Data extract START

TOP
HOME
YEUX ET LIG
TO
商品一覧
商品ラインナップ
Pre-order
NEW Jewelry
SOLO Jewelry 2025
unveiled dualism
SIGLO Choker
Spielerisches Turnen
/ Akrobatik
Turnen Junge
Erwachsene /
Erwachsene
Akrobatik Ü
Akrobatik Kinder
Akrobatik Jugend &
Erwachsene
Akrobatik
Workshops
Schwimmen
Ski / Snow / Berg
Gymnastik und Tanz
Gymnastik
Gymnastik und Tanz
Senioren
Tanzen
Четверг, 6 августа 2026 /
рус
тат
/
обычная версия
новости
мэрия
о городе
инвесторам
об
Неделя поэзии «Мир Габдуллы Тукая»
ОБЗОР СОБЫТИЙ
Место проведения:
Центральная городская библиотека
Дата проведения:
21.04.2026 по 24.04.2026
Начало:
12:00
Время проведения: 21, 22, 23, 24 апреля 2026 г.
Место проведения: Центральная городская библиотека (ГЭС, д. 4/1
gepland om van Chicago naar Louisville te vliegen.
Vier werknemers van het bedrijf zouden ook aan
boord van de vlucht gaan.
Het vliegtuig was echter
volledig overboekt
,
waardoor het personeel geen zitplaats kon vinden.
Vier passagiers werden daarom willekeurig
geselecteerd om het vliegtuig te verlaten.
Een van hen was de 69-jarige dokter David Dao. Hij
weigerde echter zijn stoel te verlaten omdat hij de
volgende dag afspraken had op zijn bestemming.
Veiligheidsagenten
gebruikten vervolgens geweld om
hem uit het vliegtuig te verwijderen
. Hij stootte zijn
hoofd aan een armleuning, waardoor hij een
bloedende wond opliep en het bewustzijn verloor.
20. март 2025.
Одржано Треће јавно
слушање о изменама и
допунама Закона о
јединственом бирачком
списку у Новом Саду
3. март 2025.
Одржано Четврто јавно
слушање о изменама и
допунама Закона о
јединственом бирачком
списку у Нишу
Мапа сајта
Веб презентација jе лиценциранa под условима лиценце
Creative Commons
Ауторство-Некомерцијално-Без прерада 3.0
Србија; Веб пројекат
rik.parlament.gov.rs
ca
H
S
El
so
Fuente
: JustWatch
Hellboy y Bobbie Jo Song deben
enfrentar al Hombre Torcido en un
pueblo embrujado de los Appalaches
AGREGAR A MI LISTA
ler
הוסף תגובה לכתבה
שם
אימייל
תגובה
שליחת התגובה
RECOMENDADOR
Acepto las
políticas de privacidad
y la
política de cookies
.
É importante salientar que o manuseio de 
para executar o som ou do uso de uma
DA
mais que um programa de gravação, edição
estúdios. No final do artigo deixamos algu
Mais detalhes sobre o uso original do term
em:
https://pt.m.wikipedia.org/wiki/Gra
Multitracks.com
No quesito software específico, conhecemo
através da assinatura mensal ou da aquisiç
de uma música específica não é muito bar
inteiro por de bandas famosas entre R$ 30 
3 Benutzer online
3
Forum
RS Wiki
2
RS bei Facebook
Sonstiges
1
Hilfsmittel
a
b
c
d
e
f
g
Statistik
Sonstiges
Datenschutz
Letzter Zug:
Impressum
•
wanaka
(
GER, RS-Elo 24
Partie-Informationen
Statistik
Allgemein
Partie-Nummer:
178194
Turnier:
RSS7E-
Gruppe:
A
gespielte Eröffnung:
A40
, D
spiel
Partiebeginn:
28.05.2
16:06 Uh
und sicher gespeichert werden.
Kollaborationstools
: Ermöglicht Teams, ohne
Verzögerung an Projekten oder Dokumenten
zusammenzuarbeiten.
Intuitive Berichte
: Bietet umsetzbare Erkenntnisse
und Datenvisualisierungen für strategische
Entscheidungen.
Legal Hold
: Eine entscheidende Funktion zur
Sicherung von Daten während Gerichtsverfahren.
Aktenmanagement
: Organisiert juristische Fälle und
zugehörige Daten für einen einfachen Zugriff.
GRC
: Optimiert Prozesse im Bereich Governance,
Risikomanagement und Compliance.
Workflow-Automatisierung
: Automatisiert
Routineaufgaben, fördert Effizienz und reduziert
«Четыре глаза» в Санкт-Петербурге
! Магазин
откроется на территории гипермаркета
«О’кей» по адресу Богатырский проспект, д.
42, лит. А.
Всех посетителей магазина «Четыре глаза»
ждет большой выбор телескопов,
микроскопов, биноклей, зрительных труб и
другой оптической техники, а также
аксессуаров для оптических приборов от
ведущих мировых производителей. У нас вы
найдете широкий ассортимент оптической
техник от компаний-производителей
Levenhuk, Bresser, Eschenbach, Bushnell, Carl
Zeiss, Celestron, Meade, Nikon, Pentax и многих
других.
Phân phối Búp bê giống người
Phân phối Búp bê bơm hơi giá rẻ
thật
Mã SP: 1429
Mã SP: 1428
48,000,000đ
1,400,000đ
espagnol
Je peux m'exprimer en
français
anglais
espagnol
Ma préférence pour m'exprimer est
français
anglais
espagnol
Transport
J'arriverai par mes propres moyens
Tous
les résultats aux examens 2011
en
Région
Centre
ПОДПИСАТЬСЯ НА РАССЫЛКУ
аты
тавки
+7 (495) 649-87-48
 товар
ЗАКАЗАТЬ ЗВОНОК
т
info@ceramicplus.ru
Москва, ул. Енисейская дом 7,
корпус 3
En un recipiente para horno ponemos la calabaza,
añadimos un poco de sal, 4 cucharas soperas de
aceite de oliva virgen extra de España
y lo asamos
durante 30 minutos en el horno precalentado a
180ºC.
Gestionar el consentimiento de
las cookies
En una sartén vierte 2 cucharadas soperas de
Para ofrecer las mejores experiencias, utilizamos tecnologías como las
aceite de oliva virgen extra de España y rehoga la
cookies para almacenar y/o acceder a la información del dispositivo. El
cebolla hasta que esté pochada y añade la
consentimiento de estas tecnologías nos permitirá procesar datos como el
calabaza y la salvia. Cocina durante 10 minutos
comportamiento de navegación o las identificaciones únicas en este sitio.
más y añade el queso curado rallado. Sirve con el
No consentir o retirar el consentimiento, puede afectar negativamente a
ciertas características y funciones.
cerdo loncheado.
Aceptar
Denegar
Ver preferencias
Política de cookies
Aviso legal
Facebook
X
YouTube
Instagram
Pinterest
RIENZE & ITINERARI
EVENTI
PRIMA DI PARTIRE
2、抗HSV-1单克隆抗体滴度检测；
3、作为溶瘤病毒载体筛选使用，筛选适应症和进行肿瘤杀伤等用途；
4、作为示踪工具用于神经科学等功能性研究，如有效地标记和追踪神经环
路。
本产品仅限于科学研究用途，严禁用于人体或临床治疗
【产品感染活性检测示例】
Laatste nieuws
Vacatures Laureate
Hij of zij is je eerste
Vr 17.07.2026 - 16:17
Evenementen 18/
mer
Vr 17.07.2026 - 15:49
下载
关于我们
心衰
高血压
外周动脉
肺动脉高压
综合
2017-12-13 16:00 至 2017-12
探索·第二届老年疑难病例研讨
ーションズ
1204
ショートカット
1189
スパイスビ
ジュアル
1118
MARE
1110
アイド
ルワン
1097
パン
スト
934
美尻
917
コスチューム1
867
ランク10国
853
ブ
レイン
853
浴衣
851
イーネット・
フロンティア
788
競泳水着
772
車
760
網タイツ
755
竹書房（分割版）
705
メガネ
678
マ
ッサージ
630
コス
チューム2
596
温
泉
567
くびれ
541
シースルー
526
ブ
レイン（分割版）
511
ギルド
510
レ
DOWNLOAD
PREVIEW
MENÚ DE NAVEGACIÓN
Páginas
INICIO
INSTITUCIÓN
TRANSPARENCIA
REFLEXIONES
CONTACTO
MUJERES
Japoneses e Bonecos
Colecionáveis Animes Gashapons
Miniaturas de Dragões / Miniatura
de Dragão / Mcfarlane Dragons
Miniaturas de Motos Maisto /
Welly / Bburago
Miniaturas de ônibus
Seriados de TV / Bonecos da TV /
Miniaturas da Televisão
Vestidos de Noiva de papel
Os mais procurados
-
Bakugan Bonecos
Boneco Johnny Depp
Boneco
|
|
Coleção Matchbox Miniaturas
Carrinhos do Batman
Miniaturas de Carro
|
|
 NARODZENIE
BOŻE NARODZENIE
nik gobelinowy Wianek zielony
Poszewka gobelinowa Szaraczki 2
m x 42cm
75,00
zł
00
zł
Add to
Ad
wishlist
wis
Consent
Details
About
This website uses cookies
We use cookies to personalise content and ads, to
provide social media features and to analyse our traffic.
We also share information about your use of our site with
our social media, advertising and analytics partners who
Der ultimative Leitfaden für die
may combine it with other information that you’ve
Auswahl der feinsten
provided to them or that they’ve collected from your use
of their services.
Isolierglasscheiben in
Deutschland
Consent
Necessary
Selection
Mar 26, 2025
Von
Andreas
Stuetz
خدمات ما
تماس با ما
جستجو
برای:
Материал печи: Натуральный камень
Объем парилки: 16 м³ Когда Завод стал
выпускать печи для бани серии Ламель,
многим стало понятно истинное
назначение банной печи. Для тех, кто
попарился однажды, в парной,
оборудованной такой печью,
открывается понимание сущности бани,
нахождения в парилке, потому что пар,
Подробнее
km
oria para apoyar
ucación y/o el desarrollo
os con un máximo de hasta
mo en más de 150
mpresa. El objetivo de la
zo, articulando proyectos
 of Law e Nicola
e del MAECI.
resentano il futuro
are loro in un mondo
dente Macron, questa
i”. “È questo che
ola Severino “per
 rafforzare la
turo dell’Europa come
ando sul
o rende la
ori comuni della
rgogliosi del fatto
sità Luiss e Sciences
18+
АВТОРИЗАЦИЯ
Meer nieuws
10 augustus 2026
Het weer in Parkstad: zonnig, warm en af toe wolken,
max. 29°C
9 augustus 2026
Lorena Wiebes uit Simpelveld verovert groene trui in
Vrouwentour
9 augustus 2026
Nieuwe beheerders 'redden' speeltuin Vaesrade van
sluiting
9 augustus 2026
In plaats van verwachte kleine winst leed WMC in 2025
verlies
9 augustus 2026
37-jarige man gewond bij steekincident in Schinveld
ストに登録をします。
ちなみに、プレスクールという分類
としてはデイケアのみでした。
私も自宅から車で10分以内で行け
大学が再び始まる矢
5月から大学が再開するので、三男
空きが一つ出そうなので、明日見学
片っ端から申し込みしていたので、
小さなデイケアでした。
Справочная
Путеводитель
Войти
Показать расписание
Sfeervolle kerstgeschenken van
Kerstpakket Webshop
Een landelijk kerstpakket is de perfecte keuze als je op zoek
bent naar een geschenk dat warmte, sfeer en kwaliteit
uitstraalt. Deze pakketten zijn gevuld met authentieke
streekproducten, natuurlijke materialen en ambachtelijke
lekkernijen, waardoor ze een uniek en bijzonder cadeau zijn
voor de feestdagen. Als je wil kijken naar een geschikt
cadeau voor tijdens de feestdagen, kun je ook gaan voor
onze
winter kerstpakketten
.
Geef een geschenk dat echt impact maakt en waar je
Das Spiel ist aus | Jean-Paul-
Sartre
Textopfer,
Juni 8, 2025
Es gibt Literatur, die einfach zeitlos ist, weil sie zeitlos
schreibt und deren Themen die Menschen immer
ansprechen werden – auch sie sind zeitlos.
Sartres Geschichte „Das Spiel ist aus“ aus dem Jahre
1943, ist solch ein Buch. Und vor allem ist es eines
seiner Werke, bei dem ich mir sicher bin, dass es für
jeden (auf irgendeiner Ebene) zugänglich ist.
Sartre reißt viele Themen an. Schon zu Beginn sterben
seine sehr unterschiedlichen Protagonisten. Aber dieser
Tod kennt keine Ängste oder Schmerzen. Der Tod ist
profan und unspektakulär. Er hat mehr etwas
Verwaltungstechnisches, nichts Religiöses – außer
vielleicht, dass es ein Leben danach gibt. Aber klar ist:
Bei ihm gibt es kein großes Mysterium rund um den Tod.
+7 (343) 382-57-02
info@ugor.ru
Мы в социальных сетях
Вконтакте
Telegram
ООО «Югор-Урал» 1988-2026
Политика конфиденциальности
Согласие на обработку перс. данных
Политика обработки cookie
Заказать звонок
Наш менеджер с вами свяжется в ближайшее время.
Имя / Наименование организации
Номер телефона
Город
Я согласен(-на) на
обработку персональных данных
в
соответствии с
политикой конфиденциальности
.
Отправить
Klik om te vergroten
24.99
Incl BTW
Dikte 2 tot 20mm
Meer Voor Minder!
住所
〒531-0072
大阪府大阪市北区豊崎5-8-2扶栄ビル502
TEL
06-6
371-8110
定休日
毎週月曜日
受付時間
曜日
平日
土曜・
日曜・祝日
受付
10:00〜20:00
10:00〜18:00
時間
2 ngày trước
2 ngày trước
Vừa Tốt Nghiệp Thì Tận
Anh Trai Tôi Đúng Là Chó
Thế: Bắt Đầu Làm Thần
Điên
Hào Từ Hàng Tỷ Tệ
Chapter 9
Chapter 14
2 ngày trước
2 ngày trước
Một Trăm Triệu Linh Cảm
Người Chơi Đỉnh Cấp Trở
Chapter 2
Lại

Data extract END

Task goal ->
Each line that holds the string "Центральная" counts once. Give the total for the listing and nothing else.

Response area ->
2